[tor-dev] Proposal 247: Alternate Path Lengths

Thu Jan 21 14:13:35 UTC 2016

Mike Perry <mikeperry at torproject.org> writes:

> George Kadianakis:
> > Mike Perry <mikeperry at torproject.org> writes:
> >
> > <snip>
> >
> > I have mixed feelings about this.
> >
> > - If client guard discovery is the main reason we are doing this, I think
> > we
> >   should first look into these guard discovery vectors individually and
> > figure
> >   out how concerning they are and if there is anything else we can do to
> > block
> >   them,
>
> I agree this is worthwhile, if only to better understand the design
> space.  However, I think we're going to find that most applications we
> envision can be induced into violating many of the ad-hoc mitigations we
> try to bake in.
>

OK. Let's see. I feel that these guard discovery attacks can be blocked with:

a) If an IP listed on an HS descriptor tells you that it doesn't know the HS,
   then ignore it for this hidden service today.

b) If an HSDir that should have an HS descriptor tells you that it doesn't have
   it, then don't ask it again this hour.

I think we do both checks right now in the Tor codebase and we also have caches
so that we don't retry the same nodes. If we are serious, we could even write
those caches on disk.

I feel that if an application restarts Tor or flushes those caches because a
hidden service does not work, then the application is doing it wrong.
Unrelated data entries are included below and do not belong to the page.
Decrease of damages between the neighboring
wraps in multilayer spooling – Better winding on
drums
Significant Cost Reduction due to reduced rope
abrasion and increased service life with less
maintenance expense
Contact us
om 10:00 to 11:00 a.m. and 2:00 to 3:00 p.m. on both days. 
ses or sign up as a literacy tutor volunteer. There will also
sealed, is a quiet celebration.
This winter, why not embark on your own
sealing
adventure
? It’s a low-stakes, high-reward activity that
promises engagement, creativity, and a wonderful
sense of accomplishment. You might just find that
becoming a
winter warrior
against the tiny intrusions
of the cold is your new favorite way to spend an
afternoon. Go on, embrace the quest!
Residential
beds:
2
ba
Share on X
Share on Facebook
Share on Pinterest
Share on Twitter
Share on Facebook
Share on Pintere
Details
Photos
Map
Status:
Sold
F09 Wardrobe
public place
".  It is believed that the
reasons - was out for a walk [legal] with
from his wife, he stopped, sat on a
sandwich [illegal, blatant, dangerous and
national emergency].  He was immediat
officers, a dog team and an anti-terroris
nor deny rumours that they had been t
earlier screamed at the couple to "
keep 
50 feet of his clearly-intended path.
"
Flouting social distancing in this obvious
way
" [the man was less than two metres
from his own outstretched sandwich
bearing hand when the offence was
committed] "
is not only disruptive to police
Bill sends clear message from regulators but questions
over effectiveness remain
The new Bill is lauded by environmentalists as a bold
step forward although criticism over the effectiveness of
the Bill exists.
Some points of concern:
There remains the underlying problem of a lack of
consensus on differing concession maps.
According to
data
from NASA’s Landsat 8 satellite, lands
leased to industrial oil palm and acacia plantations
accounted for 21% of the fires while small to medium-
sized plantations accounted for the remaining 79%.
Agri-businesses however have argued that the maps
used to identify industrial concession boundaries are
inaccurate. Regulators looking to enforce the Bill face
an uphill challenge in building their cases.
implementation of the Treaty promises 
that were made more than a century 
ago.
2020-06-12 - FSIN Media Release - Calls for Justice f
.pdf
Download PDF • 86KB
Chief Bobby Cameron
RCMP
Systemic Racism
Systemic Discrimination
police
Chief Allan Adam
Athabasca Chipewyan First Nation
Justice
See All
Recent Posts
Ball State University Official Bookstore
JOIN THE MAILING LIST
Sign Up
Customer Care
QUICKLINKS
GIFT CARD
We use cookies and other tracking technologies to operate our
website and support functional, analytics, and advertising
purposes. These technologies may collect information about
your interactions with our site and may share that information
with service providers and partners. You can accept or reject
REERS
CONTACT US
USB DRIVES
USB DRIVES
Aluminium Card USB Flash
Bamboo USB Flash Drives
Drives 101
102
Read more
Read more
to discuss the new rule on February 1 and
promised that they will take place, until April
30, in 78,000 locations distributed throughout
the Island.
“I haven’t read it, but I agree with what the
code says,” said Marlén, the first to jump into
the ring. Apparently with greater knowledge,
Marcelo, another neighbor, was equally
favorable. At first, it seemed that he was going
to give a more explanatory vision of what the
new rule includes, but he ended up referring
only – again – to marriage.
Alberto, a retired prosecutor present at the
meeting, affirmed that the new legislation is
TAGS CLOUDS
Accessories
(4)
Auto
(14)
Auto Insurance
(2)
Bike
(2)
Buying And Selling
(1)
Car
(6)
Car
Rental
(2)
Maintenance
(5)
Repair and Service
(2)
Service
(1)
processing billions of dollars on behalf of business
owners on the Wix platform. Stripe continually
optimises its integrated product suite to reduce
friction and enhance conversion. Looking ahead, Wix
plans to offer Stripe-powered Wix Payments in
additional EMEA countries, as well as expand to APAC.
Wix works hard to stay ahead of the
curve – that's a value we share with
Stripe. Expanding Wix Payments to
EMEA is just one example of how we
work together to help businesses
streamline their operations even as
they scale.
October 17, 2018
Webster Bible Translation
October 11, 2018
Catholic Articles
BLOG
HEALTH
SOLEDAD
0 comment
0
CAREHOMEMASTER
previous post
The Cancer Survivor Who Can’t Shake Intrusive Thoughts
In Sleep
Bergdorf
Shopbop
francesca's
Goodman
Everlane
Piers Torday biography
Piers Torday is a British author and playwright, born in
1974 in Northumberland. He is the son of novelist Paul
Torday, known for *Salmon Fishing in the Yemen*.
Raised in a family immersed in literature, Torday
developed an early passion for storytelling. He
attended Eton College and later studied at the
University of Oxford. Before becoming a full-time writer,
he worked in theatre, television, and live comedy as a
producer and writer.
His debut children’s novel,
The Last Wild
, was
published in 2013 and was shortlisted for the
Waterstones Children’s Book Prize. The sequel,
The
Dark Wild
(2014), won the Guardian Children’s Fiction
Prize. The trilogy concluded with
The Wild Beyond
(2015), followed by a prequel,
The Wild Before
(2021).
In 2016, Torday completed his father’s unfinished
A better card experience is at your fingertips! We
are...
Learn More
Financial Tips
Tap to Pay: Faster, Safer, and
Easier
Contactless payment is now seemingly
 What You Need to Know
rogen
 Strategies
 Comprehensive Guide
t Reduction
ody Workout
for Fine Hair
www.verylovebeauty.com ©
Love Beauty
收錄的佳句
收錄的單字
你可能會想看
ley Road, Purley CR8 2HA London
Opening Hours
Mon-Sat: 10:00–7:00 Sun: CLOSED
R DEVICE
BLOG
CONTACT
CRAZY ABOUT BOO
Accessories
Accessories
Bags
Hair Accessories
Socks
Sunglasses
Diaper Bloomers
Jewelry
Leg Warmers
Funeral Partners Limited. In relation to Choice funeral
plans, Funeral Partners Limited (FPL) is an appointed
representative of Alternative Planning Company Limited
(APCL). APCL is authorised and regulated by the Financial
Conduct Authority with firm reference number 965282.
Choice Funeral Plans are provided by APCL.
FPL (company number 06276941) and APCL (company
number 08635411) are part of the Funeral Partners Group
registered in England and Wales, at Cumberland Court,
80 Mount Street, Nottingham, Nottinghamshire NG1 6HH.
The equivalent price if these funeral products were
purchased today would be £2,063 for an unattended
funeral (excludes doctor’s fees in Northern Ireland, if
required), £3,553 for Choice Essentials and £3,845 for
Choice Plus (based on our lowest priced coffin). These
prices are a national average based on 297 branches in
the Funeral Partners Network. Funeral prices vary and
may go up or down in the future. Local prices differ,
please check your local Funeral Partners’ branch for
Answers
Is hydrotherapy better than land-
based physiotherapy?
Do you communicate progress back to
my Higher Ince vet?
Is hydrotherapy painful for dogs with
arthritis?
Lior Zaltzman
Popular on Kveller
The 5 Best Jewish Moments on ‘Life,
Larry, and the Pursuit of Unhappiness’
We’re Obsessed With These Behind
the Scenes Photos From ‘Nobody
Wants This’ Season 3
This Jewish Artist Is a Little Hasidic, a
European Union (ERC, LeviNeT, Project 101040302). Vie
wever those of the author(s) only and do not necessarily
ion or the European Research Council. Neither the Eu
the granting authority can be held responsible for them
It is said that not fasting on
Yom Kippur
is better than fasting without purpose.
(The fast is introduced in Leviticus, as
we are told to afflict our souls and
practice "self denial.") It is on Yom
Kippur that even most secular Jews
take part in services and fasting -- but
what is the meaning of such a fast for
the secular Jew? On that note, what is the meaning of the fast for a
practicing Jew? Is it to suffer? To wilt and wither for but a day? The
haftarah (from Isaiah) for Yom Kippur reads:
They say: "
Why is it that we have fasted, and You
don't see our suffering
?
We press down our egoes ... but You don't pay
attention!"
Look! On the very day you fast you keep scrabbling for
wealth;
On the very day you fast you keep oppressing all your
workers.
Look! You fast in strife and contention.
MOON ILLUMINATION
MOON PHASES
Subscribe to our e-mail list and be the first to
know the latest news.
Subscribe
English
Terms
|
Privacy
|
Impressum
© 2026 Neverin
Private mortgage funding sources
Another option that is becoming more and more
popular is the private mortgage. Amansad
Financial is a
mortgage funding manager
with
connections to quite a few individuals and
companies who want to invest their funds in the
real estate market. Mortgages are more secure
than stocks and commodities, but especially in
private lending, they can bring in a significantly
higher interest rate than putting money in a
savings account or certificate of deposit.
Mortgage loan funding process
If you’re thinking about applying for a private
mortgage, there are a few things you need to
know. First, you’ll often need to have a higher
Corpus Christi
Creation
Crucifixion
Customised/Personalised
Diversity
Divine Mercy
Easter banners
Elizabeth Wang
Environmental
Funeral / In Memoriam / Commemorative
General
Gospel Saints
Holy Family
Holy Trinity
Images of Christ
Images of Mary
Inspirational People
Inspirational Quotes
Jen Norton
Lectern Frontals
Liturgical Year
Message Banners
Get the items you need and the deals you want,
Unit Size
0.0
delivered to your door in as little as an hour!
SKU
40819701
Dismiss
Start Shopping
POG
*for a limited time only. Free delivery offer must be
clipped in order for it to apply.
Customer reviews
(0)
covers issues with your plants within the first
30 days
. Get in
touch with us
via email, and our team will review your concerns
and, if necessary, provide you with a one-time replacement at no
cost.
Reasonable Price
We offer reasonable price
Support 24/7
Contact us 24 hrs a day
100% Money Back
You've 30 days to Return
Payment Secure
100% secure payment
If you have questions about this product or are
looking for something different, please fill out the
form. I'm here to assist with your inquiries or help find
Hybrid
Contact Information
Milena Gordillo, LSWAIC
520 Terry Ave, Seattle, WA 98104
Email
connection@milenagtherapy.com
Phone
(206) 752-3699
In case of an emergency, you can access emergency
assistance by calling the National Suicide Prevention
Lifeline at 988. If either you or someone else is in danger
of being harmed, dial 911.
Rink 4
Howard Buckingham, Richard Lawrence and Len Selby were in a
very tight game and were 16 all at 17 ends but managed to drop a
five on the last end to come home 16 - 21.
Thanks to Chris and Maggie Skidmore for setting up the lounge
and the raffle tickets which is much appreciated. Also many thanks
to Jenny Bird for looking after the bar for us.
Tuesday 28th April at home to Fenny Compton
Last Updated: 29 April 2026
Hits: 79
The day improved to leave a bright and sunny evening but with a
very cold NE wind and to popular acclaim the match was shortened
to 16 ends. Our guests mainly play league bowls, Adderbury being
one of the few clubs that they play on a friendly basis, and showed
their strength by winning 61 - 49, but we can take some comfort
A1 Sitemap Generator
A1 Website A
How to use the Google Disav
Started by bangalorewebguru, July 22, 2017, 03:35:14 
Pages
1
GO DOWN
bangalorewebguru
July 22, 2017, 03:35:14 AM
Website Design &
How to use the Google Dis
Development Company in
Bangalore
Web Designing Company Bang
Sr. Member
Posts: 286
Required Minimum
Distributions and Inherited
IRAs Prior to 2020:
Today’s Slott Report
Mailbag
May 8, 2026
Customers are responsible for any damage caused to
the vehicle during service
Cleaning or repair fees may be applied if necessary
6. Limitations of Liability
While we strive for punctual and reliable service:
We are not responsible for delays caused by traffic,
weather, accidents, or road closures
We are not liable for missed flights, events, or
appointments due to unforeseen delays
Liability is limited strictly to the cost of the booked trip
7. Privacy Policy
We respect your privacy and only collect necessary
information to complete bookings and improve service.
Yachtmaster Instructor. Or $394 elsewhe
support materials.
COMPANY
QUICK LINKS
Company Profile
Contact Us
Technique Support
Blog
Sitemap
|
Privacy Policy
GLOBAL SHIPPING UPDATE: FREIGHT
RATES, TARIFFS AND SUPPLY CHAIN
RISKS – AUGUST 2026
Also even with client vanguards I think the checks above will still have to be
implemented. I could imagine an application that flushes all the DataDirectory
if the hidden service stops working, and then even vanguards won't save them.

In general, I'm not sure how much sanity we can assume from third-party
applications.

> > before complicating path selection even more.
>
> I feel like you're actually going to end up complicating the
> implementation more with this position. If we have to have separate path
> selection modes for service side and client side, we then have to
> maintain three different path selection mechanisms in Tor: normal exit,
> onion services, and onion clients.
>
> If we gave the same options for both hidden services and clients, we are
> at least down to two systems (exit vs non-exit), with some minor options
> for each.
>

Hmmm maybe. But onion clients would look very much like normal exit, but they
would connect to RPs/IPs, instead of exits. Just like the code is now.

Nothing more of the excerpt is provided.